Active money management has turned from winner’s game to loser’s game:
In a winner’s game, the outcome is determined by the correct actions of the winner. In a loser’s game, the outcome is determined by mistakes made by the loser. Active investing is at the margin always a negative-sum game. To achieve superior or better than average results through active management, you depend directly on exploiting the mistakes or blunders of others.
As the share of professional money manager’s investment to market capitalization increases, the ability of professionals to generate Alpha diminishes as these smart investors compete against each other to beat the market. Alpha generation was easier in the past as the amateur individual investors tend to underperform market given trait of being influenced by emotions over fundamentals. Alpha generation is a zero-sum game; with brokerages/taxes/management fees, disproportionate funds end up with negative alpha. For example, if a layman allocates an equivalent amount of money across all the actively managed funds, he is expected to generate market returns but with a higher expense ratio, his net returns tend to be lower than the market returns.

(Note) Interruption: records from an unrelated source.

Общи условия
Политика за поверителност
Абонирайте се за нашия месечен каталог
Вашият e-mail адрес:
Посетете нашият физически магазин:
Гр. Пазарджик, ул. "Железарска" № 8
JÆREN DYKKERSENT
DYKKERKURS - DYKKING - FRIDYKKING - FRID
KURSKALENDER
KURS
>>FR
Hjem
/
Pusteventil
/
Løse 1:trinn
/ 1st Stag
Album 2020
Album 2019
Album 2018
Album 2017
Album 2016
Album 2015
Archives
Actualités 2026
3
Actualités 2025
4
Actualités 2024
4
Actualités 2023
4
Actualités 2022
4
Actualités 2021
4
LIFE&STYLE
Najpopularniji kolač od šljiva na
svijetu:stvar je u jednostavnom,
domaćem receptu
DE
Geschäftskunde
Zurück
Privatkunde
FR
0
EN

The investment objective is paramount:
The book cautions investors from deviating from their long-term investment objective in times of emotional swings caused by market volatility. For most investors, the market is a casino, they love the fun of betting on speculation but forget their long-term objective of making consistent returns. Like in a casino, when the players end up being losers and the casino owner makes the most of money (Mr. Market).
Learnings from the book:
Whilst in the US, active money managers are losing shares due to consistent underperformance. However, In India, active investing may still have some way to go. This is because the share of active management to market capitalization in India is far lower than in developed markets.

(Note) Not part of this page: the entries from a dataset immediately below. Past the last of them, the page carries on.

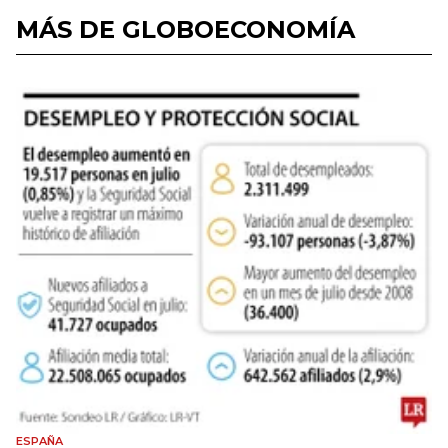
MÁS DE GLOBOECONOMÍA
ESPAÑA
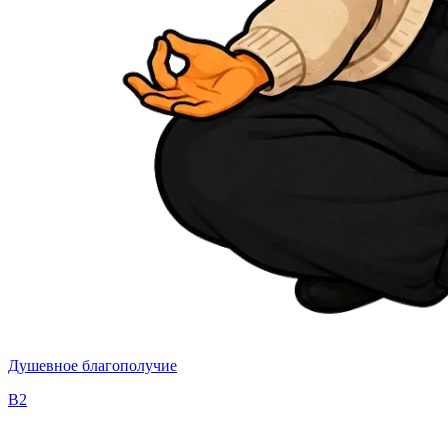
Душевное благополучие
B2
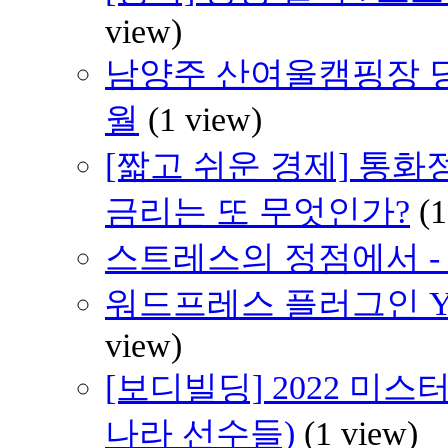
view)
남양주 산여울캠핑장 당일
월
(1 view)
[짧고 쉬운 경제] 통
금리는 또 무엇인가?
(1
스트레스의 정점에서 - 2
워드프레스 플러그인 YA
view)
[보디빌딩] 2022 미스
나라 선수들)
(1 view)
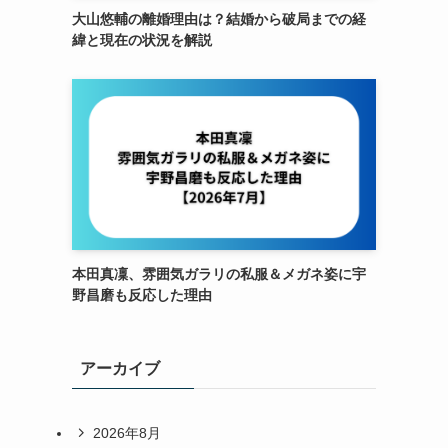
大山悠輔の離婚理由は？結婚から破局までの経
緯と現在の状況を解説
本田真凜、雰囲気ガラリの私服＆メガネ姿に宇
野昌磨も反応した理由
アーカイブ
2026年8月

For an investor, the portfolio objective should weigh higher than an alpha generation. Sub-optimal allocation of funds in various asset classes with timing mismatch to investor’s needs may hurt investors more than underperformance. Individual investors are not absolved from their responsibility of acting rationally when they allocate their wealth with professional money managers. Individual Investors tend to redeem in bear markets and increase allocation in bull markets. This emotional trait eats into an individual investor’s total return.